Find every line below with the string "group" and pick it out.
···
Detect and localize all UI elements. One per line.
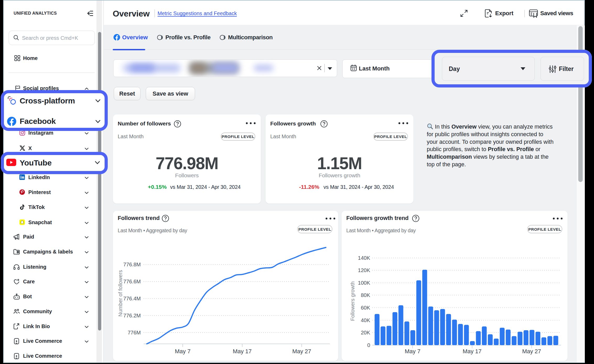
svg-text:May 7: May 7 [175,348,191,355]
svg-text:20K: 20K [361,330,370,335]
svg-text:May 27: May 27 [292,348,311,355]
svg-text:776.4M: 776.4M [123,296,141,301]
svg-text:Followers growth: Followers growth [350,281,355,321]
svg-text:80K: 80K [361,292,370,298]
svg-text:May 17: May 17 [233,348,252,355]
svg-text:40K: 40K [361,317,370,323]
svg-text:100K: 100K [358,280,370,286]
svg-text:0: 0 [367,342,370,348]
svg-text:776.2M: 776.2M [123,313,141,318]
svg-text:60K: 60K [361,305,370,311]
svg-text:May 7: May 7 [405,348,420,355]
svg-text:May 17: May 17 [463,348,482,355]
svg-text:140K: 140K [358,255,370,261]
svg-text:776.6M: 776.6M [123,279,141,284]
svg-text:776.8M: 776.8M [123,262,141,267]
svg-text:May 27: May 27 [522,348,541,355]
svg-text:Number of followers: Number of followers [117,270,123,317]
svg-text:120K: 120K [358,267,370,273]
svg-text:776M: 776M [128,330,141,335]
···
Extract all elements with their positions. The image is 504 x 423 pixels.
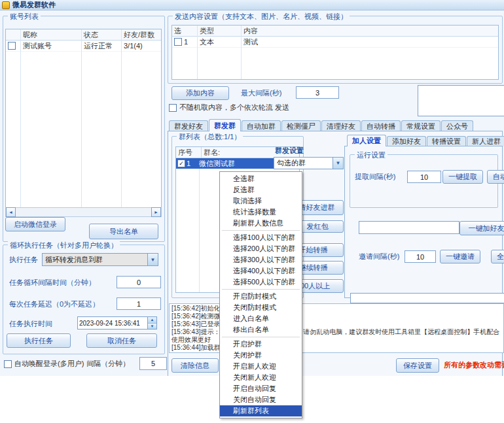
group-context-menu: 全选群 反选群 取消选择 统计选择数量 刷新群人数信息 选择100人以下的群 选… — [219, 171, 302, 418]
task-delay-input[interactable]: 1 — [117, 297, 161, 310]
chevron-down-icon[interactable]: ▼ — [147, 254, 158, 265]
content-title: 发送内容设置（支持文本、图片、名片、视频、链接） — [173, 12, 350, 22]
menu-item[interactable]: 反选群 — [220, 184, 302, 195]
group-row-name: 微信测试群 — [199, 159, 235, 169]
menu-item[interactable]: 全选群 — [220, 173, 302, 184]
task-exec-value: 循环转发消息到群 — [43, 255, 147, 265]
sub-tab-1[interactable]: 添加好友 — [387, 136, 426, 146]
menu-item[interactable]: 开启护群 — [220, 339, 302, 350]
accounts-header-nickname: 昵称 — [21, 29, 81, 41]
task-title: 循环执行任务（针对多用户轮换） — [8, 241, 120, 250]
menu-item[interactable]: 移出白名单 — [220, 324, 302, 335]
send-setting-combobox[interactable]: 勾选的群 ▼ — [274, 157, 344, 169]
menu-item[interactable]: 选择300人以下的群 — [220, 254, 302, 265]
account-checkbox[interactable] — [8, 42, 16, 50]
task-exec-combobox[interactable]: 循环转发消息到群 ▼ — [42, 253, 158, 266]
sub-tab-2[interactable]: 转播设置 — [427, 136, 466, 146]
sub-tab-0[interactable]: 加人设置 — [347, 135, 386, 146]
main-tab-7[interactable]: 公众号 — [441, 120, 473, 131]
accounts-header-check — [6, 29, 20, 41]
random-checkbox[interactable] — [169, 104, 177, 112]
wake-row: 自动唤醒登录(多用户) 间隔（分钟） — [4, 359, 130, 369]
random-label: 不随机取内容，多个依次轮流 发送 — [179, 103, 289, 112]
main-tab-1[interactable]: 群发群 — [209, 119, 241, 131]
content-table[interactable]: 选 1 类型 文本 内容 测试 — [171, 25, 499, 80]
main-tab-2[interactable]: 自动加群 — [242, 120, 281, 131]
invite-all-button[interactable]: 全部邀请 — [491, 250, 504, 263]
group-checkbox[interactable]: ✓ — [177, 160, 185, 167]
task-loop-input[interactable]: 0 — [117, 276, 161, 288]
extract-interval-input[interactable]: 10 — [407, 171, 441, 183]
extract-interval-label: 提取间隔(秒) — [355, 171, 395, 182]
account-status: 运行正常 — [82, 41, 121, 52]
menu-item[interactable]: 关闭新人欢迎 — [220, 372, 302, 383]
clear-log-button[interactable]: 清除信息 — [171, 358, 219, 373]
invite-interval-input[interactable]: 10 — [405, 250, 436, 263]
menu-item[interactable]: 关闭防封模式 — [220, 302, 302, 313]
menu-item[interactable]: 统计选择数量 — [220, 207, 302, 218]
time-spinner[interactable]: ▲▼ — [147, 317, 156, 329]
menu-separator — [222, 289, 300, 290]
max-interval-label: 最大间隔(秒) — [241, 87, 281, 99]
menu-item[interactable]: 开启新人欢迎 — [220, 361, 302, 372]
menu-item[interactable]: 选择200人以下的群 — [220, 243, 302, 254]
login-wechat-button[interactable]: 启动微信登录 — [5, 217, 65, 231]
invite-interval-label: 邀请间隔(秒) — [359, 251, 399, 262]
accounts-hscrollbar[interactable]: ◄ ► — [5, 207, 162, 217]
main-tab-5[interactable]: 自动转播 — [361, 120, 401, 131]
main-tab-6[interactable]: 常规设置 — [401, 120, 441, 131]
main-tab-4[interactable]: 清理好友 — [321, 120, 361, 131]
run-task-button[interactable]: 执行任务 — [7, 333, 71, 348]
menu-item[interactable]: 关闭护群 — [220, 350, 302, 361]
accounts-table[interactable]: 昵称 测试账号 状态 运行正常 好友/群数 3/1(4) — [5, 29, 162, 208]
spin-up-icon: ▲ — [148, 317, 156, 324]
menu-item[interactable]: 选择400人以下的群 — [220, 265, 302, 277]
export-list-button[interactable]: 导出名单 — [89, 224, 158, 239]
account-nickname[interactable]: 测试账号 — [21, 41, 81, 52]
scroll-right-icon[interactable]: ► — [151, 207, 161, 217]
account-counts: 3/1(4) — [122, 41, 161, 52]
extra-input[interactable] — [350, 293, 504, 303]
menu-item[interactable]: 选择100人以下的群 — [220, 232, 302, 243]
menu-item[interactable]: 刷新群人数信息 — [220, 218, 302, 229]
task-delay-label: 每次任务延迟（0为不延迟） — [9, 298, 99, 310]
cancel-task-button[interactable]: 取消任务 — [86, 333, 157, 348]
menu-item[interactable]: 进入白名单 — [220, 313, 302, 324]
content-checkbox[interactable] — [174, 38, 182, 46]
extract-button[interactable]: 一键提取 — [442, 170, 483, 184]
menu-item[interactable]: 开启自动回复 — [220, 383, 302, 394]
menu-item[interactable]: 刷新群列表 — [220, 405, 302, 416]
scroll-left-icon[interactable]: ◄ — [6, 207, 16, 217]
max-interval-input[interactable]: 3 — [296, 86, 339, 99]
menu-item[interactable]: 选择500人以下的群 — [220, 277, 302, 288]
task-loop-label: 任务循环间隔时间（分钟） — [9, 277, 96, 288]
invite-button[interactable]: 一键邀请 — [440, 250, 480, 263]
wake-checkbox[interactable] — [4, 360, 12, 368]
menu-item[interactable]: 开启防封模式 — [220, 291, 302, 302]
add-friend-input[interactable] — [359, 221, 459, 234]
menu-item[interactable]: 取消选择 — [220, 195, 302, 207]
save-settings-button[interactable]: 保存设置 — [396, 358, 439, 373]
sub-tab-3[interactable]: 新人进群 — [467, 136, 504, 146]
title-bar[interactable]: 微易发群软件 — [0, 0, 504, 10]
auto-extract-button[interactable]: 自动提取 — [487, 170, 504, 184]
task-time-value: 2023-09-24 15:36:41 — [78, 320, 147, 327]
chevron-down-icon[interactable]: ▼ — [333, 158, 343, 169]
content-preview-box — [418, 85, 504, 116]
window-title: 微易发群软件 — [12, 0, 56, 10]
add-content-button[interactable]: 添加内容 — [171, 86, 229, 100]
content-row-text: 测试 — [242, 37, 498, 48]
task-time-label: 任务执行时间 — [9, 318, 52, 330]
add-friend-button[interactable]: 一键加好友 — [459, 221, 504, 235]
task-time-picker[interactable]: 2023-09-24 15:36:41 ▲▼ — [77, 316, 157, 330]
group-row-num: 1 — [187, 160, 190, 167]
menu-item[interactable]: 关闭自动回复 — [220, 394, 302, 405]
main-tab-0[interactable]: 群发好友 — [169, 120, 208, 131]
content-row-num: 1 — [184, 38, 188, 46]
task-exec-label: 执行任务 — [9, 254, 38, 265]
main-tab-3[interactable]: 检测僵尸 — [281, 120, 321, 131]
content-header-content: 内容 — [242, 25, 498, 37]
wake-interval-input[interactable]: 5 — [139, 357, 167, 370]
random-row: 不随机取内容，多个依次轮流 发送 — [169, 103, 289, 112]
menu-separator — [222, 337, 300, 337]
···
=== Final answer ===
group-context-menu: 全选群 反选群 取消选择 统计选择数量 刷新群人数信息 选择100人以下的群 选… — [219, 171, 302, 418]
group-row-name: 微信测试群 — [199, 159, 235, 169]
group-checkbox[interactable]: ✓ — [177, 160, 185, 167]
group-row-num: 1 — [187, 160, 190, 167]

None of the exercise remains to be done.